:: Page images and extracted text ::
------------
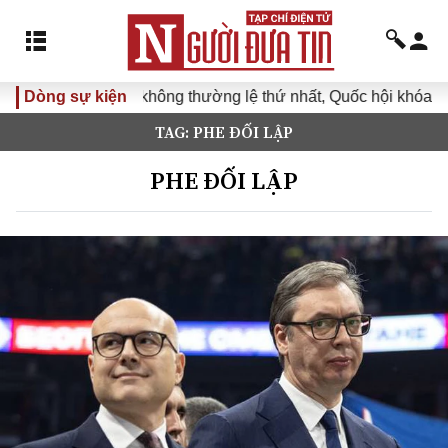
Kỳ họp không thường lệ thứ nhất, Quốc hội khóa XVI
Dòng sự kiện
Đư
TAG: PHE ĐỐI LẬP
PHE ĐỐI LẬP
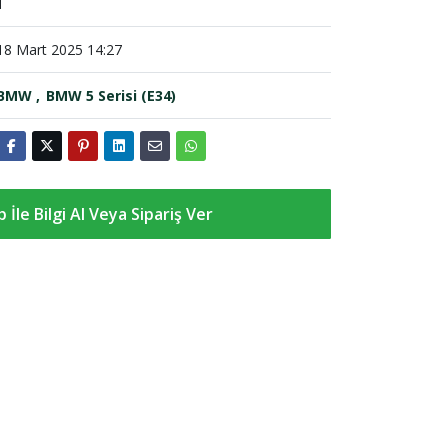
1
18 Mart 2025 14:27
BMW
BMW 5 Serisi (E34)
İle Bilgi Al Veya Sipariş Ver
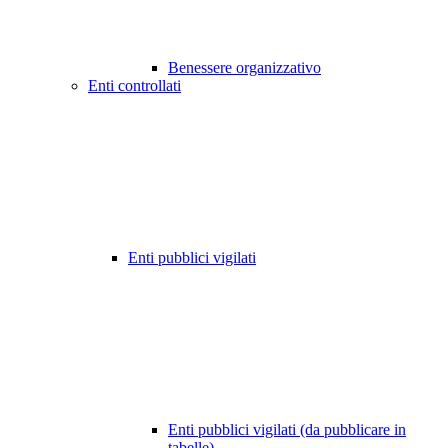
Benessere organizzativo
Enti controllati
Enti pubblici vigilati
Enti pubblici vigilati (da pubblicare in
tabelle)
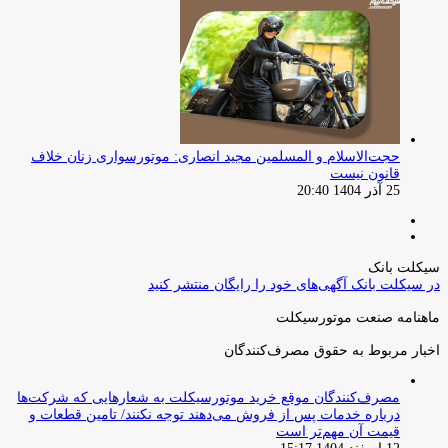
حجت‌الاسلام و المسلمین مجید انصاری: موتورسواری زنان خلاف
قانون نیست
25 آذر 1404 20:40
صفحه
صفحه
قبلی
بعدی
سیکلت بانک
در سیکلت بانک آگهی‌های خود را رایگان منتشر کنید
ماهنامه صنعت موتورسیکلت
اخبار مربوط به حقوق مصرف‌کنندگان
مصرف‌کنندگان موقع خرید موتورسیکلت به شعارهایی که شرکت‌ها
درباره خدمات پس از فروش می‌دهند توجه نکنند/ تامین قطعات و
قیمت آن مهم‌تر است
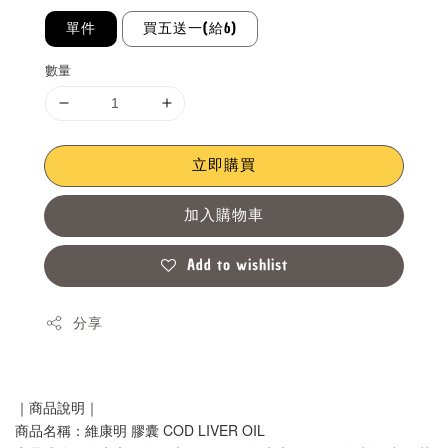
單件
買五送一(給6)
數量
立即購買
加入購物車
Add to wishlist
分享
｜商品說明｜
商品名稱：維康明 膠囊 COD LIVER OIL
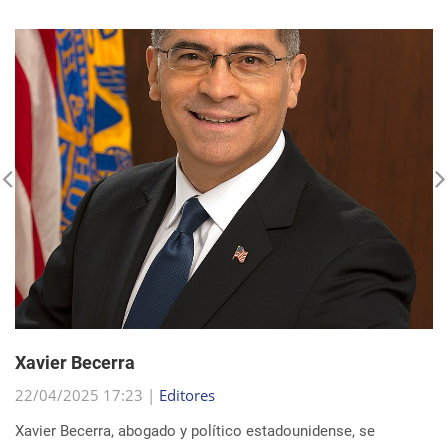
Xavier Becerra
22/04/2025 17:23 |
Editores
Xavier Becerra, abogado y político estadounidense, se
consolidó como una figura destacada dentro del Partido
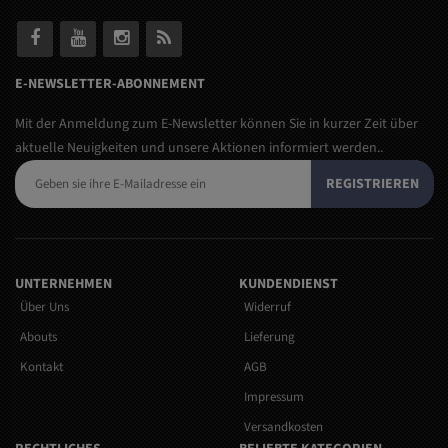
E-NEWSLETTER-ABONNEMENT
Mit der Anmeldung zum E-Newsletter können Sie in kurzer Zeit über
aktuelle Neuigkeiten und unsere Aktionen informiert werden..
REGISTRIEREN
UNTERNEHMEN
KUNDENDIENST
Über Uns
Widerruf
Abouts
Lieferung
Kontakt
AGB
Impressum
Versandkosten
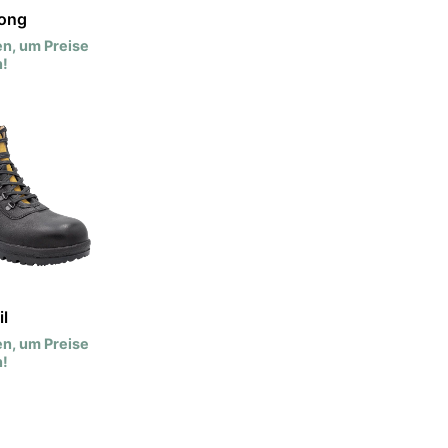
rong
n, um Preise
!
l
n, um Preise
!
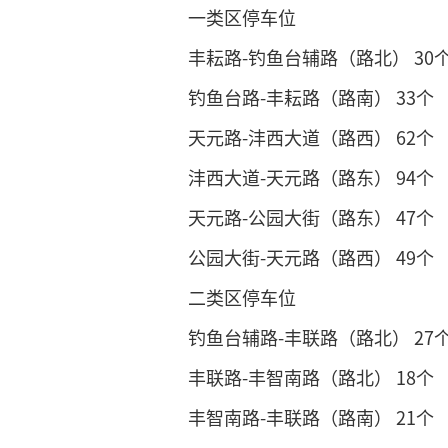
一类区停车位
丰耘路-钓鱼台辅路（路北） 30
钓鱼台路-丰耘路（路南） 33个
天元路-沣西大道（路西） 62个
沣西大道-天元路（路东） 94个
天元路-公园大街（路东） 47个
公园大街-天元路（路西） 49个
二类区停车位
钓鱼台辅路-丰联路（路北） 27
丰联路-丰智南路（路北） 18个
丰智南路-丰联路（路南） 21个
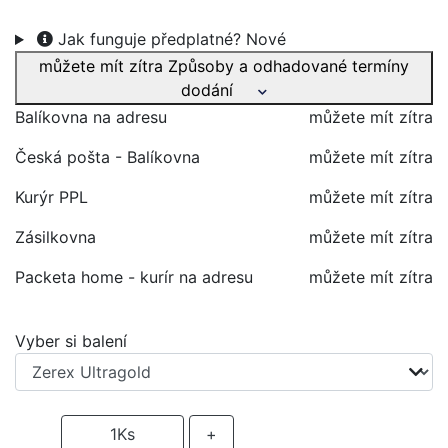
Jak funguje předplatné?
Nové
můžete mít zítra
Způsoby a odhadované termíny
dodání
Balíkovna na adresu
můžete mít zítra
Česká pošta - Balíkovna
můžete mít zítra
Kurýr PPL
můžete mít zítra
Zásilkovna
můžete mít zítra
Packeta home - kurír na adresu
můžete mít zítra
Vyber si balení
-
1
Ks
+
------------
:: WHAT NEEDS TO BE DONE ::
In the records above, find the line containing "Enti pubblici vigilati (da pubblicare in", then please restate it and each line after it word for word, pictures excluded.

:: RESULT ::
Enti pubblici vigilati (da pubblicare in
tabelle)
حجت‌الاسلام و المسلمین مجید انصاری: موتورسواری زنان خلاف
قانون نیست
25 آذر 1404 20:40
صفحه
صفحه
قبلی
بعدی
سیکلت بانک
در سیکلت بانک آگهی‌های خود را رایگان منتشر کنید
ماهنامه صنعت موتورسیکلت
اخبار مربوط به حقوق مصرف‌کنندگان
مصرف‌کنندگان موقع خرید موتورسیکلت به شعارهایی که شرکت‌ها
درباره خدمات پس از فروش می‌دهند توجه نکنند/ تامین قطعات و
قیمت آن مهم‌تر است
單件
買五送一(給6)
數量
立即購買
加入購物車
Add to wishlist
分享
｜商品說明｜
商品名稱：維康明 膠囊 COD LIVER OIL
Xavier Becerra
22/04/2025 17:23 |
Editores
Xavier Becerra, abogado y político estadounidense, se
consolidó como una figura destacada dentro del Partido
E-NEWSLETTER-ABONNEMENT
Mit der Anmeldung zum E-Newsletter können Sie in kurzer Zeit über
aktuelle Neuigkeiten und unsere Aktionen informiert werden..
REGISTRIEREN
UNTERNEHMEN
KUNDENDIENST
Über Uns
Widerruf
Abouts
Lieferung
Kontakt
AGB
Impressum
Versandkosten
rong
n, um Preise
!
l
n, um Preise
!
一类区停车位
丰耘路-钓鱼台辅路（路北） 30
钓鱼台路-丰耘路（路南） 33个
天元路-沣西大道（路西） 62个
沣西大道-天元路（路东） 94个
天元路-公园大街（路东） 47个
公园大街-天元路（路西） 49个
二类区停车位
钓鱼台辅路-丰联路（路北） 27
丰联路-丰智南路（路北） 18个
丰智南路-丰联路（路南） 21个
Jak funguje předplatné?
Nové
můžete mít zítra
Způsoby a odhadované termíny
dodání
Balíkovna na adresu
můžete mít zítra
Česká pošta - Balíkovna
můžete mít zítra
Kurýr PPL
můžete mít zítra
Zásilkovna
můžete mít zítra
Packeta home - kurír na adresu
můžete mít zítra
Vyber si balení
-
1
Ks
+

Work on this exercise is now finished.